### Task description:
Everything in the listing below except the pictures should be reproduced exactly.

■ ■ ■ ■

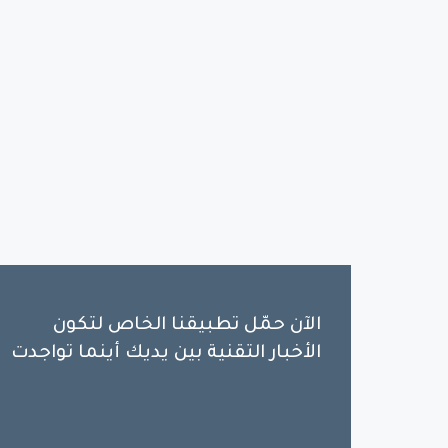
الآن حمّل تطبيقنا الخاص لتكون
الأخبار التقنية بين يديك أينما تواجدت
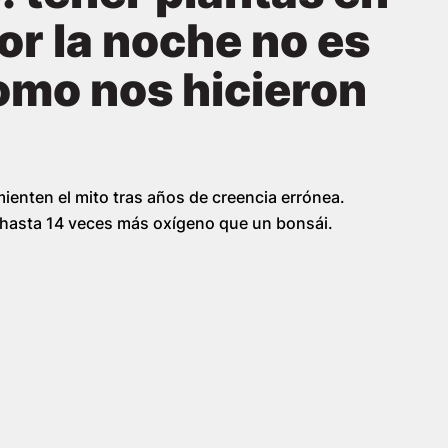
or la noche no es
como nos hicieron
ienten el mito tras años de creencia errónea.
asta 14 veces más oxígeno que un bonsái.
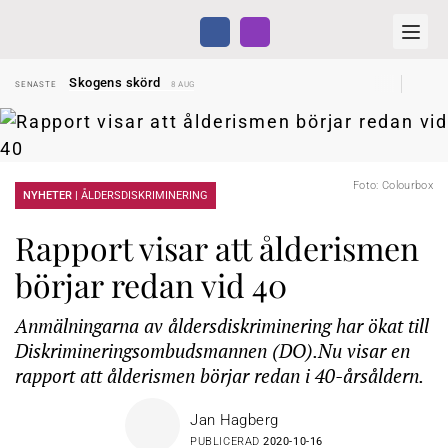
Hyror rusar ifrån äldres bostadstillägg
SENASTE
28 JUL
Skogens skörd
SENASTE
8 AUG
Misstänkt släppt – utredning fortsätter
SENASTE
7 AUG
Reform för äldre kan bli slag i luften
SENASTE
31 JUL
Kravet: Nu måste 65-årsgränsen bort
SENASTE
30 JUL
Dom öppnar för rätt till garantipension
SENASTE
30 JUL
Snart kan telefonförsäljning förbjudas i Sverige
SENASTE
29 JUL
Hyror rusar ifrån äldres bostadstillägg
Foto: Colourbox
SENASTE
28 JUL
NYHETER |
ÅLDERSDISKRIMINERING
Skogens skörd
SENASTE
8 AUG
Rapport visar att ålderismen
börjar redan vid 40
Anmälningarna av åldersdiskriminering har ökat till
Diskrimineringsombudsmannen (DO).Nu visar en
rapport att ålderismen börjar redan i 40-årsåldern.
Jan Hagberg
PUBLICERAD
2020-10-16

■ ■ ■ ■

### Written response:
الآن حمّل تطبيقنا الخاص لتكون
الأخبار التقنية بين يديك أينما تواجدت
or la noche no es
como nos hicieron
ienten el mito tras años de creencia errónea.
asta 14 veces más oxígeno que un bonsái.
Hyror rusar ifrån äldres bostadstillägg
SENASTE
28 JUL
Skogens skörd
SENASTE
8 AUG
Misstänkt släppt – utredning fortsätter
SENASTE
7 AUG
Reform för äldre kan bli slag i luften
SENASTE
31 JUL
Kravet: Nu måste 65-årsgränsen bort
SENASTE
30 JUL
Dom öppnar för rätt till garantipension
SENASTE
30 JUL
Snart kan telefonförsäljning förbjudas i Sverige
SENASTE
29 JUL
Hyror rusar ifrån äldres bostadstillägg
Foto: Colourbox
SENASTE
28 JUL
NYHETER |
ÅLDERSDISKRIMINERING
Skogens skörd
SENASTE
8 AUG
Rapport visar att ålderismen
börjar redan vid 40
Anmälningarna av åldersdiskriminering har ökat till
Diskrimineringsombudsmannen (DO).Nu visar en
rapport att ålderismen börjar redan i 40-årsåldern.
Jan Hagberg
PUBLICERAD
2020-10-16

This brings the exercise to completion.